Все выше перечисленные принципы прослеживаются в творчестве датского мастера К.В. Экерсберга и оказавшегося ему чрезвычайно близким по духу А.Г. Венецианова. В ещё большей степени данные особенности очевидны в созданных этими мастерами художественных школах, воплотивших каждая свой национальный вариант общеевропейского бидермайера. Работы Экерсберга, Венецианова и их воспитанников, а также отдельных представителей немецкого бидермайера войдут в доклад в качестве конкретных примеров.
Today there are a lot of discussions about Biedermeier style in the field of art history. As for us, we regard Biedermeier as the last glimpse of the extinguishing classical world view. The early contemplative stage of the style (the so-called “High Biedermeier Style”, 1810–1830s ) was formed mostly under the influence of the antiquity, renewed in the 18th century and having an impact on the 19th century.
It is known, that from the 17th century in art, particularly in painting, there was a need for more direct contact with reality. The elevated classical themes were enriched with genre subjects, without losing it’s essential qualities (recall the so-called “hidden religiosity” of L. Le Nain, “interior universe” of Vermeer van Delft).
In the 18th century the increasing tendency to the “living life” went hand in hand with the important processes in archaeology, which finally led to the discovery of sensory, concrete antiquity,that had nothing to do with the former mythorhetorical models – the antiquity was perceived primarily as world outlook (see the works of Winckelmann, as well as the Weimar Classicism of Goethe and Schiller, the concepts of antiquity in the philosophy of Schelling and Hegel). Henceforth the surrounding reality had got its rational grounding and did not need correction or idealization any more. The so-called naïve view of the world (Schiller) became a kind of life-model. “Let everyone be Greek – in its own way, but let everyone be!” – Goethe said.

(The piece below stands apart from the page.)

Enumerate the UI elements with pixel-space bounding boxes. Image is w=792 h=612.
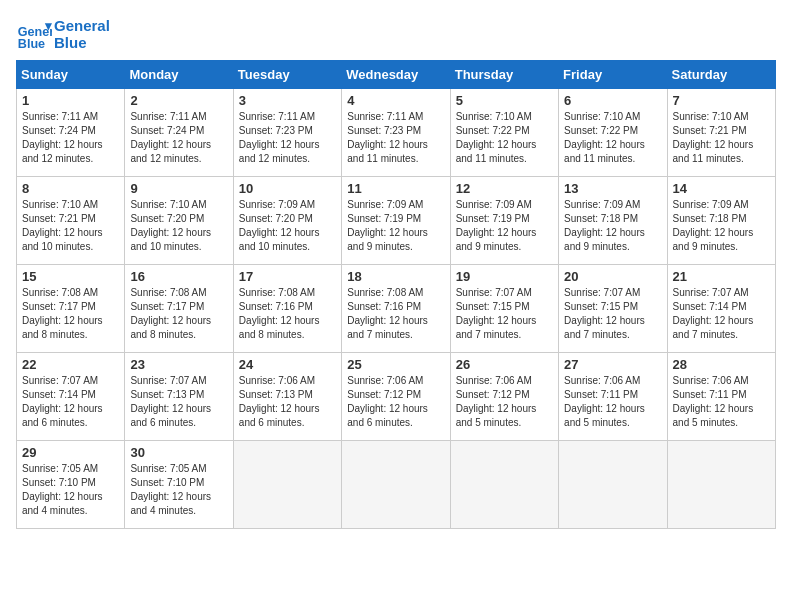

This life-model gets its implementation in the cozy, humane space of daily life. In the early 19th century the ambitious tasks of social transformations have been replaced by the tasks of selfimprovement – these processes explain such a phenomena as dilettantism and the related fascination with arts and crafts. A good, solid thing becomes not only an indispensable element of daily life, but a kind of philosophy. Things as such (including the antique household items, that had become trendy in the late 18th century) are considered to embody, in its own modest way, the idea of “noble simplicity and quiet grandeur” – they seem to be something eternal and true, that resists the “fussy theater” of history. All these processes have been reflected in Biedermeier-painting.
The so-called “slow time” of Biedermeier reflects, to some extent, a timeless, eternal essence of the naïve-classical world outlook. A world of things works on the sense of eternity: any component of the reality, including humans, is treated as a thing (in connection with this let us quote Spengler: “In the culture of antiquity the universe was perceived as an ordered set of close and observable things, that is limited by the corporeal roof of heaven; more is not given”).
All of the above principles are reflected in the works of Danish painter C.W. Eckersberg and Russian painter A.G. Venetsianov – they had a kind of affinity. These principles are even more recognized in pictures of their disciples, who created their national versions of the pan-European Biedermeier style. Paintings of these artists, as well as works of some German painters are included in the report as specific examples.